## Assigned task
Find all lines in the records that include the word "اعزام", and copy them out.

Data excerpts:
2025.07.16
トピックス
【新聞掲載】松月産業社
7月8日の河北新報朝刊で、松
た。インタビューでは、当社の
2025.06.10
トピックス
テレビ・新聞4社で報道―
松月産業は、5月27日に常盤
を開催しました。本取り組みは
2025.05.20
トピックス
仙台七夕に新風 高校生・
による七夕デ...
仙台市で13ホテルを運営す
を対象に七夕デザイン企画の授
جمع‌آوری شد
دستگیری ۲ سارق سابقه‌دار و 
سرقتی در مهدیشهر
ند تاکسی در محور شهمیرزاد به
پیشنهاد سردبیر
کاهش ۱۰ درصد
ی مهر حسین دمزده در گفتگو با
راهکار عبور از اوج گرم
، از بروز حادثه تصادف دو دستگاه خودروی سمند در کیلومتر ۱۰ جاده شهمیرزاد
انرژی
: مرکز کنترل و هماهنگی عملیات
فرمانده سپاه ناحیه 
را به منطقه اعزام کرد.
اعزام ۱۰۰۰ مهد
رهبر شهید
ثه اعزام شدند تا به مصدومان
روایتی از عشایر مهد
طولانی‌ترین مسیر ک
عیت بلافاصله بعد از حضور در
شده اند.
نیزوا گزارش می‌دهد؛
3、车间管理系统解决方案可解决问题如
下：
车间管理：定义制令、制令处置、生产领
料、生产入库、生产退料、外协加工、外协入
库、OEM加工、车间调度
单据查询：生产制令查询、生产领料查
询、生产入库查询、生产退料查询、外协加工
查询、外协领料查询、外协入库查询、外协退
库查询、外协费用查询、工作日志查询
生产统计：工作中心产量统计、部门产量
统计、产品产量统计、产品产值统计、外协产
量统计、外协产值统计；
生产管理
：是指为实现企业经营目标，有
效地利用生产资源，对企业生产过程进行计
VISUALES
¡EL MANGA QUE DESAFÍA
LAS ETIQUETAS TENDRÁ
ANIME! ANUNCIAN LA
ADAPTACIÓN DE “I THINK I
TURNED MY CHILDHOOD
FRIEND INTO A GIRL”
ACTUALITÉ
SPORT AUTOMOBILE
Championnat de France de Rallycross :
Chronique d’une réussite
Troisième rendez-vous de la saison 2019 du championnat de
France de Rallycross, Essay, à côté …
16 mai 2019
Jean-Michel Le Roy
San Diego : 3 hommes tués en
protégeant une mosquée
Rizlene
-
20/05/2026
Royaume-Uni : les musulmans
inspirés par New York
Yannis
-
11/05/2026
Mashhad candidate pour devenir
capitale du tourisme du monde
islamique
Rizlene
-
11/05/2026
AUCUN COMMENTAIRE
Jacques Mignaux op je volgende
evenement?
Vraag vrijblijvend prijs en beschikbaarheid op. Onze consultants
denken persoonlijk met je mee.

## Response
را به منطقه اعزام کرد.
اعزام ۱۰۰۰ مهد
ثه اعزام شدند تا به مصدومان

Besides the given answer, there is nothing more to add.